Un segundo comentario al tan necesario debate propuesto por Almagro es que la salida pacífica y negociada del conflicto venezolano no es una calle de una sola vía -de hecho en política pocas cosas lo son-.

Los contrapesos no son solo políticos e institucionales, también lo son económicos, sociales y culturales.

Y en este abanico de caminos -dejamos atrás el mantra que nos encunetaba a todos por el mismo túnel- los roles de los actores deben ser diferenciados, con diversos grados y niveles de coordinación estratégica entre sí.

Coincido en que no debemos repetir los errores del pasado.

Y si uno de ellos, como sostiene Almagro, fue subestimar la capacidad de Nicolás Maduro, yo agregaría que la cara anversa del mismo desliz es sobrestimar su supuesta vocación democrática.

El principal acervo que lo convirtió en heredero del legado fue ser un militante fielmente disciplinado por la escuela cubana.

Y el castrismo realmente existente no cree, es totalmente ajeno, a la alternabilidad del poder.

No sólo de nuestros propios errores pudiéramos aprender, sino también de los esfuerzos ineficaces en promover una transición a la democracia en Cuba, y de cómo la comunidad internacional ha “cohabitado” con la dictadura más larga de la región. 

¿Cuáles deberían ser lo contrapesos?

Son varios.

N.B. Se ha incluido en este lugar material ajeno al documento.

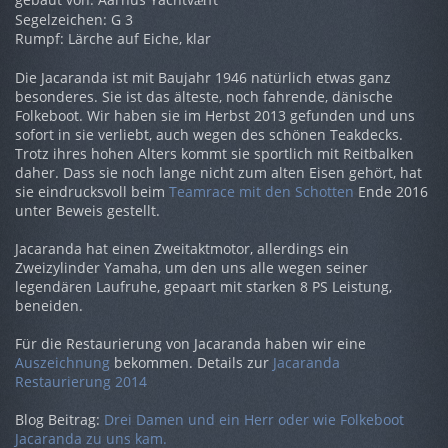
ær
Segelzeichen: G 3
Rumpf: Lärche auf Eiche, klar
Die Jacaranda ist mit Baujahr 1946 natürlich etwas ganz
besonderes. Sie ist das älteste, noch fahrende, dänische
Folkeboot. Wir haben sie im Herbst 2013 gefunden und uns
sofort in sie verliebt, auch wegen des schönen Teakdecks.
Trotz ihres hohen Alters kommt sie sportlich mit Reitbalken
daher. Dass sie noch lange nicht zum alten Eisen gehört, hat
sie eindrucksvoll beim
Teamrace mit den Schotten
Ende 2016
unter Beweis gestellt.
Jacaranda hat einen Zweitaktmotor, allerdings ein
Zweizylinder Yamaha, um den uns alle wegen seiner
legendären Laufruhe, gepaart mit starken 8 PS Leistung,
beneiden.
Für die Restaurierung von Jacaranda haben wir eine
Auszeichnung
bekommen. Details zur
Jacaranda
Restaurierung 2014
Blog Beitrag:
Drei Damen und ein Herr oder wie Folkeboot
Jacaranda zu uns kam.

Desde la defensa de los derechos humanos los activistas hemos hecho esfuerzos por activar todos los mecanismos de protección a nuestro alcance.

Hasta ahora el trabajo de la Corte Penal Internacional y la Misión Internacional Independiente de Determinación de Hechos han significado un muro de contención al abuso de poder.

Pero hasta ahora no han sido ni lo suficientes ni lo expedito que necesita una crisis de la dimensión de la venezolana.

Los contornos de la discusión planteada por Almagro nos invitan a seguir pensando en otras maneras.

El gran desafió es no desistir en la posibilidad de una Venezuela inclusiva y de derechos para todos y todas.